EU überweist erste Milliarde an Ägypten für Kooperation

15.01.2026 14:44

Ägypten erhält die erste Rate eines EU-Darlehens von insgesamt vier
Milliarden Euro. Das Geld ist an Auflagen geknüpft, die laut
EU-Kommission erfüllt sind - trotz der Kritik von Menschenrechtlern.

Brüssel (dpa) - Im Rahmen ihrer vertieften Kooperation mit Ägypten
zahlt die EU-Kommission eine Milliarde Euro an das nordafrikanische
Land. Das Geld soll Ägypten unter anderem bei der Bewältigung
wirtschaftlicher Probleme helfen, wie die EU-Kommission mitteilt. 
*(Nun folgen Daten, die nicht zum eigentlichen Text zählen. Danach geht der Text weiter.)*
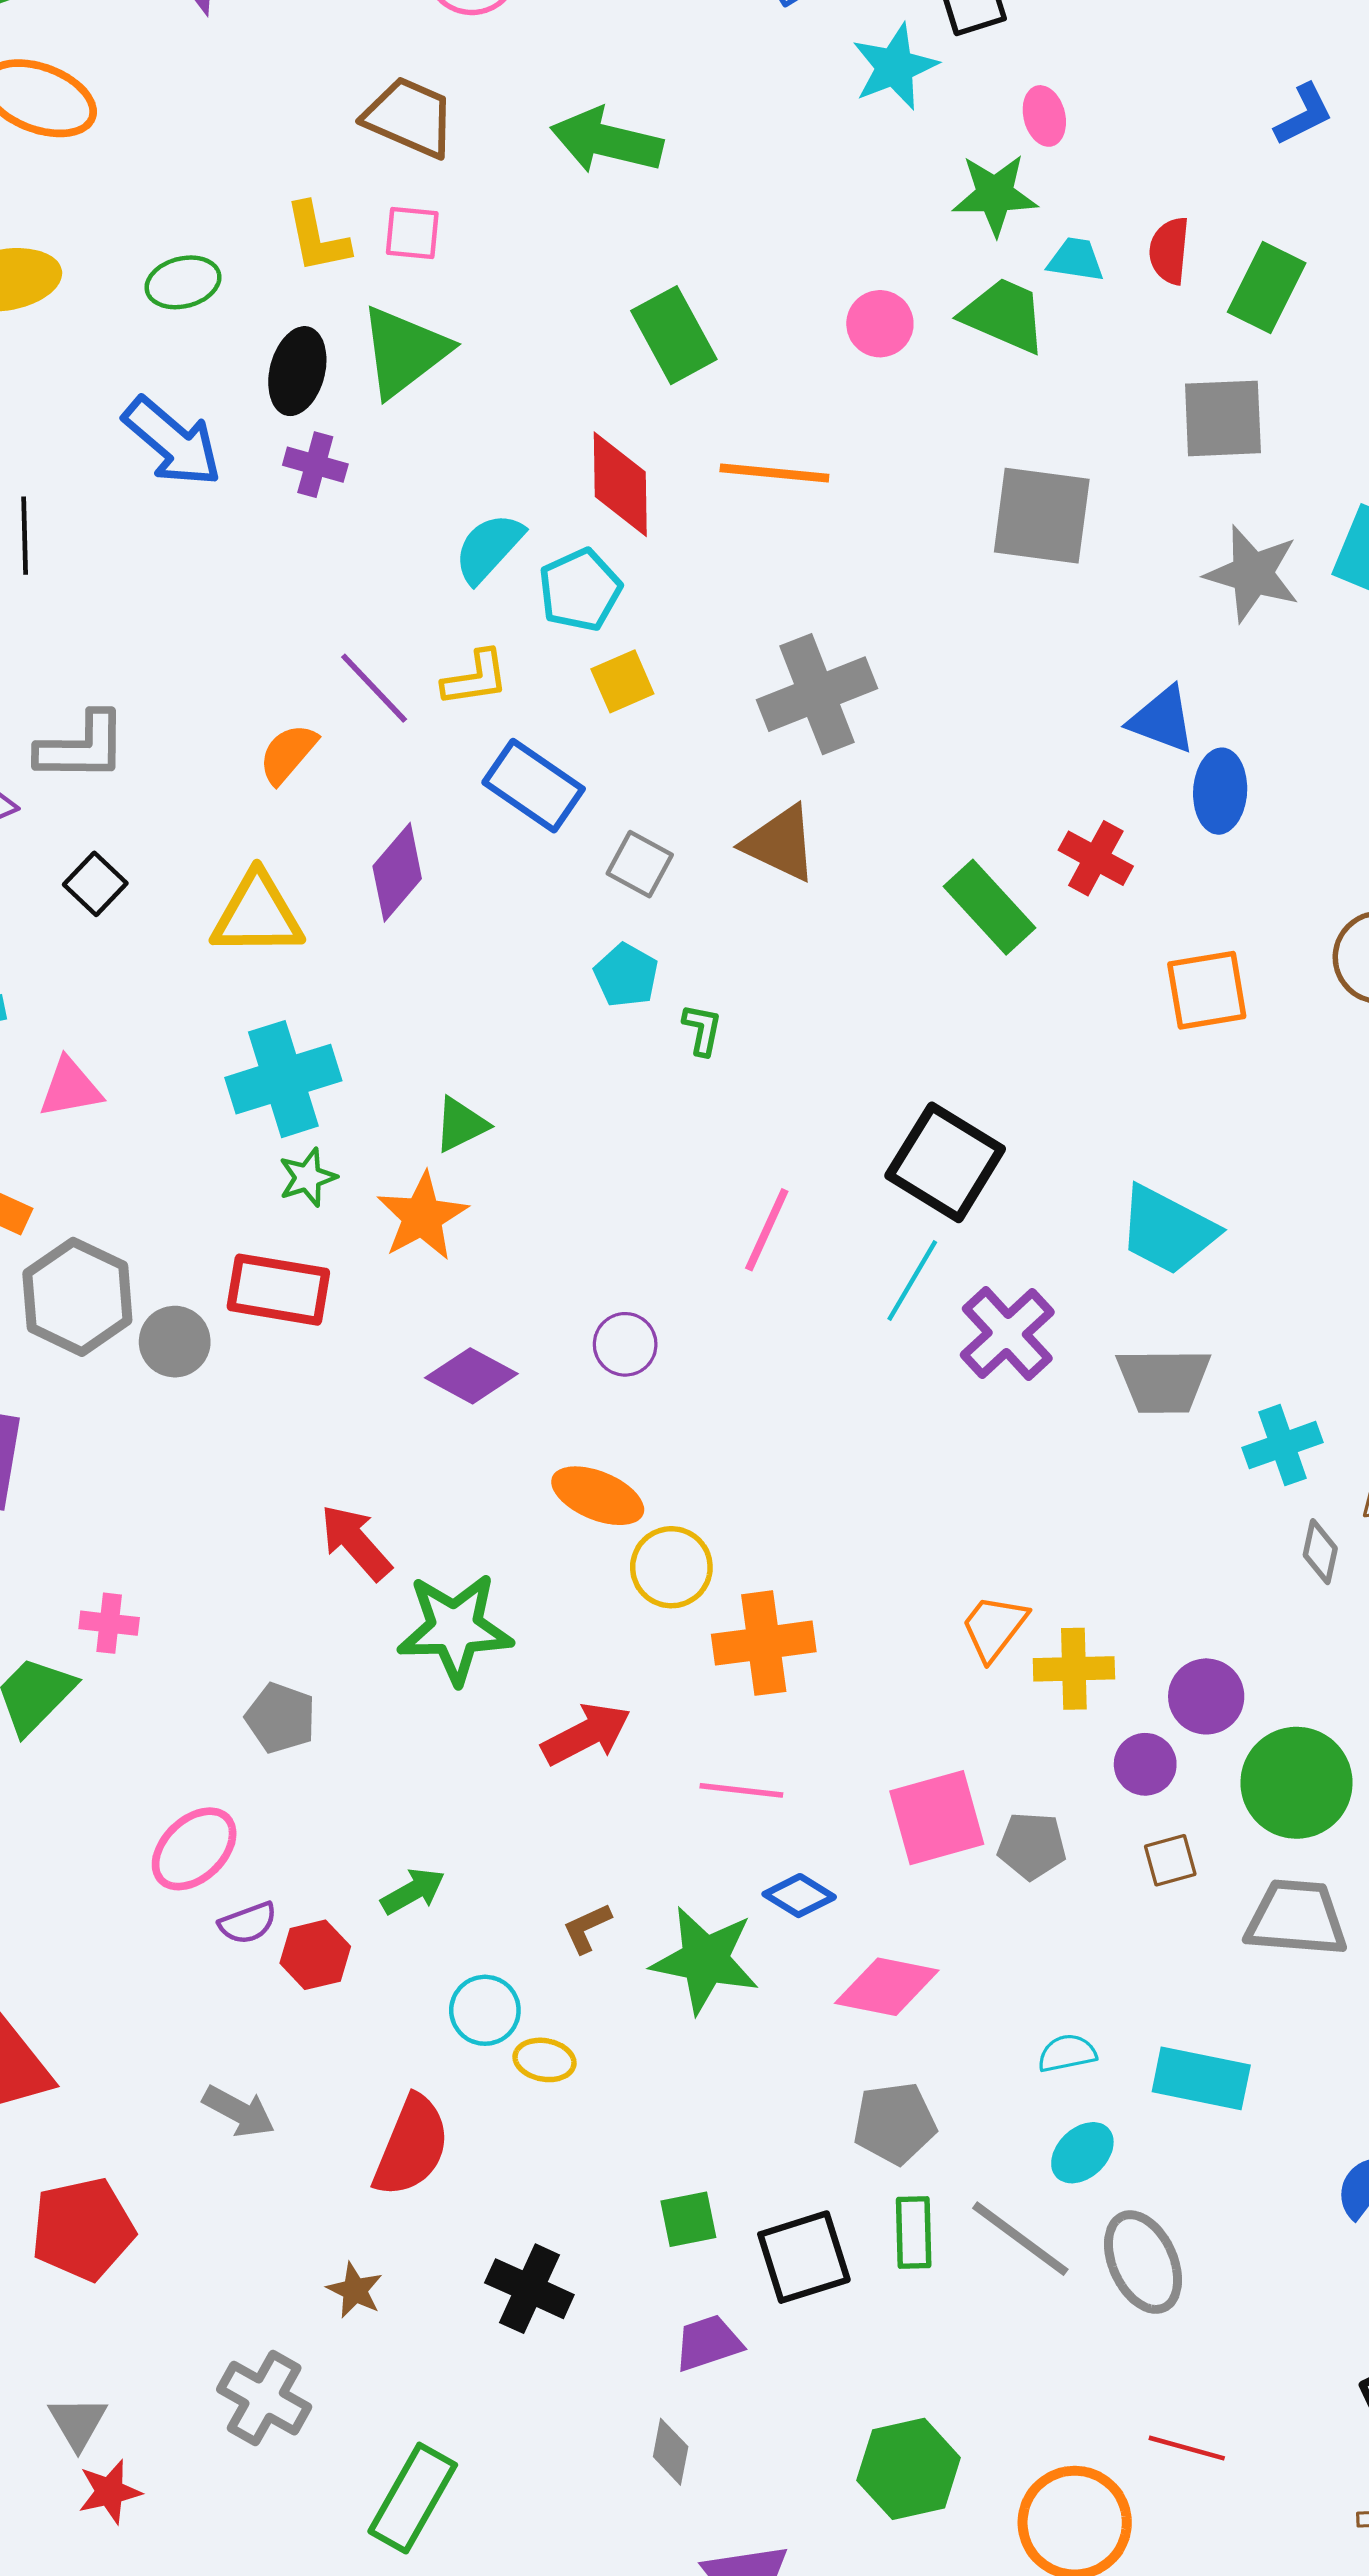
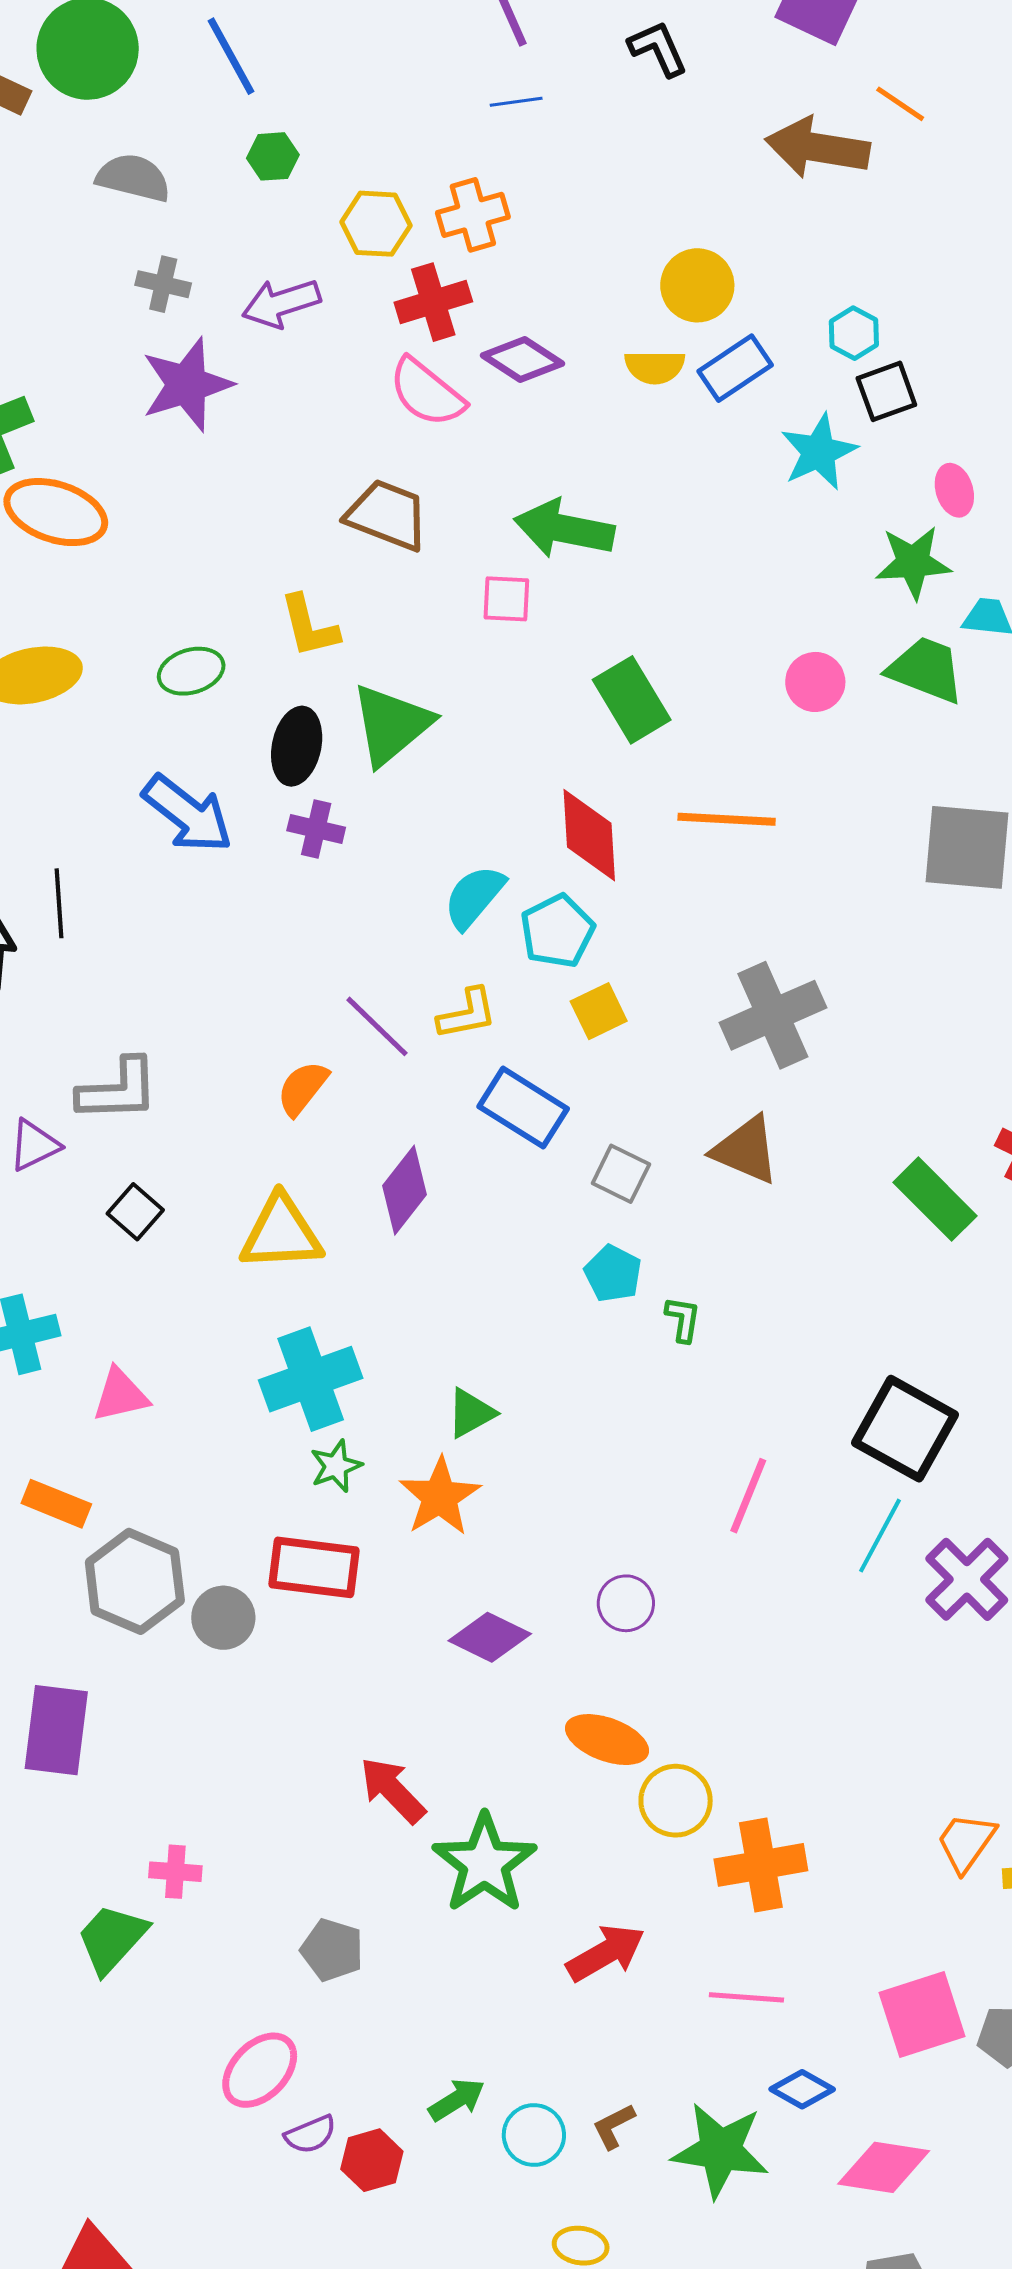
pink square: (412, 233) -> (506, 599), moved
green star: (455, 1628) -> (484, 1863), turned -30
cyan circle: (485, 2010) -> (534, 2135), moved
Es ist demnach die erste von drei Zahlungen im Rahmen eines Darlehns
von insgesamt vier Milliarden Euro. Kairo hat laut Vereinbarung 35
Jahre Zeit, das Geld zurückzuzahlen. Bis Ende 2027 sind Ägypten durch
verschiedene kurz- und langfristige Instrumente Finanzhilfen in Höhe
von rund 7,4 Milliarden Euro zugesagt. 

Das von der EU zur Verfügung gestellte Geld ist an Auflagen geknüpft.
Laut Europäischer Kommission habe das nordafrikanische Land alle
notwendigen wirtschaftspolitischen Auflagen erfüllt sowie «konkrete
und glaubwürdige» Schritte zur Stärkung der Demokratie unternommen.
Dazu gehörten die Gewährleistung eines parlamentarischen
Mehrparteiensystems sowie die Wahrung der Rechtsstaatlichkeit und die
Achtung der Menschenrechte.

Viele Flüchtlinge in Ägypten wollen in die EU 

Die Kredite sind Teil einer strategischen Partnerschaft, die die EU
im März 2024 mit Ägypten geschlossen hatte. Angesichts damals
steigender Flüchtlingszahlen wollte man die Zusammenarbeit mit dem
Land erheblich ausbauen. 

Ägypten beherbergt nach Angaben der Vereinten Nationen derzeit etwa
eine Million Flüchtlinge aus Krisenländern, die teilweise versuchen,
über das Mittelmeer in die EU zu gelangen. Zudem kommen in Europa
auch immer wieder Ägypter an, die ihre Heimat auf der Suche nach
einer besseren wirtschaftlichen Perspektive verlassen. 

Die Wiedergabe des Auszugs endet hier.